Other influences are the return to more formal clothing with tailoring becoming big, suiting, ties, gloves (Dents) and hats (by Lock & Co) are everywhere, not all British brands obviously, but with a strong British influence. The big European and American brands who are not copying this style are starting to dated and the skinny jeans tucked into high tops look were starting to look particularly out of step. Again this is just fashion, and in a few years they will have moved on to something else, but long may it last.
Enjoy your blog, keep it up
Regards
Phil
Many thanks Phil, I was aware that many of our most interesting designers and retailers (S.E.H. Kelly, Nigel Cabourn) sell well in countries like Japan, where classic British style and quality, coupled maybe with an Olympics Opening Ceremony style quirkiness, goes down very well.

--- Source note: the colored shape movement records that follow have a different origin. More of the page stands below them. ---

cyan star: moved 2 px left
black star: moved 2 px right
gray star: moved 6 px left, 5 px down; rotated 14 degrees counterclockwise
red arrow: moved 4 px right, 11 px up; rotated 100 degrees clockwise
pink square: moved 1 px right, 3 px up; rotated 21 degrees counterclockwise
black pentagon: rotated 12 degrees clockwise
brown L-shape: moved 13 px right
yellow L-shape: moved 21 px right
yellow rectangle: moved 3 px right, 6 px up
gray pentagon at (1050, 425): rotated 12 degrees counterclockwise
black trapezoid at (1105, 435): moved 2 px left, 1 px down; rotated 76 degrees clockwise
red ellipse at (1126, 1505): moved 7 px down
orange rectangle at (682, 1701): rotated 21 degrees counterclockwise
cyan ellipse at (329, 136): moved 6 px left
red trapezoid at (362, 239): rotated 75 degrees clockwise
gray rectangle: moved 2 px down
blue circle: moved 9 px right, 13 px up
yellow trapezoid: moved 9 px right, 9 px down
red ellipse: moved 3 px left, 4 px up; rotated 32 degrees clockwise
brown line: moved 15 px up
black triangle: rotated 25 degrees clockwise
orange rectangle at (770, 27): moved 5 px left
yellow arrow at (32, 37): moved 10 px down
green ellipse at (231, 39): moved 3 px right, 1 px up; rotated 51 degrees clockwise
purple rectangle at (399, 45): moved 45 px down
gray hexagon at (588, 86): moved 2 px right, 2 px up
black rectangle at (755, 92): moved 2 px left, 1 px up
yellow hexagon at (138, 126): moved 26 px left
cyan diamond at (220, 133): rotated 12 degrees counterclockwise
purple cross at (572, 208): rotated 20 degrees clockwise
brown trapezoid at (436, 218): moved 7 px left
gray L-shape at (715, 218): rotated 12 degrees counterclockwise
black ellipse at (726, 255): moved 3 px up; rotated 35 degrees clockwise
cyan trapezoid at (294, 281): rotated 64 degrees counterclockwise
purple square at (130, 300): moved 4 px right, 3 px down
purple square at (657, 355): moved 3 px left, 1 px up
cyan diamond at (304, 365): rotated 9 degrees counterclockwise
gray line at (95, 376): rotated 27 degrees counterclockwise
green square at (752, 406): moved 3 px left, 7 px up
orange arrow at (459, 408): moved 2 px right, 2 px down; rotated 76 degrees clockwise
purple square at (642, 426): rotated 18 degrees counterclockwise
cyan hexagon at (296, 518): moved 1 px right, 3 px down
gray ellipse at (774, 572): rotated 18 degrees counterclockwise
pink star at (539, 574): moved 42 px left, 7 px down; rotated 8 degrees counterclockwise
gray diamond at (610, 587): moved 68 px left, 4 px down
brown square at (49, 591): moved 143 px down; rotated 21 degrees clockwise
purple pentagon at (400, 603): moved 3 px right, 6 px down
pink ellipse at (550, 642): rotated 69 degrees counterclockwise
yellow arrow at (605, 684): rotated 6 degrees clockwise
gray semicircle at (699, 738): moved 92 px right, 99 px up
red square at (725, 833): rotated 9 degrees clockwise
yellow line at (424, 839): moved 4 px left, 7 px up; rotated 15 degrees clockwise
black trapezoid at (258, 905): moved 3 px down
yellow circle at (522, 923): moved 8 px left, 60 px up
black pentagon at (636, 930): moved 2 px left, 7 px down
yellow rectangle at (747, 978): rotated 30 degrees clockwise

DeleteHere in the UK, I get the feeling that brands like Cabourn aren't as recognised as they should be, and they probably won't be until we Brits become a little more adventurous in exploring our so rich sartorial heritage. GF.
You're giving me even more work to do here and I'm determined to continue this British-made theme. GF.
Hi Dave,
Deletethe reason that Cabourn isn't as recognised as it/he should be are really quite simple; you can't see them in the shops! To look at any of that sort of stuff you have to be really dedicated to tracking the item down and ideally live in London. The sort of shops that do stock the items are not exactly aiming at Grey Foxes either! The fact that many Cabourn garments are made in limited editions does not help which leaves mail order as the only option but I really do like to try clothes on not just for basic sizing but for the fit and quality of the item.
One other important issue is the price of the clothes. When faced with an off the peg lovely JL tweed jacket for say £250 or trying to track down an elusive Cabourn creation for three times the price, I know what I will invariably do (and just did).
There is one other elephant in the room and that is that after looking at Cabourn for a year or two many of his items I would class as more fashion than style orientated. He is certainly reinventing some classic British designs but do you really want to go out dressed in oilskins or parkers that time forgot? That Tenzing jacket you have is stunning but I think it is just about the only item I have seen by him that I might actually wear as it is classic and stylish and practical. Most of the other stuff is impractical (the true hallmark of fashion?) and of very limited appeal. Ah, now I see why it isn't readily available in the high street.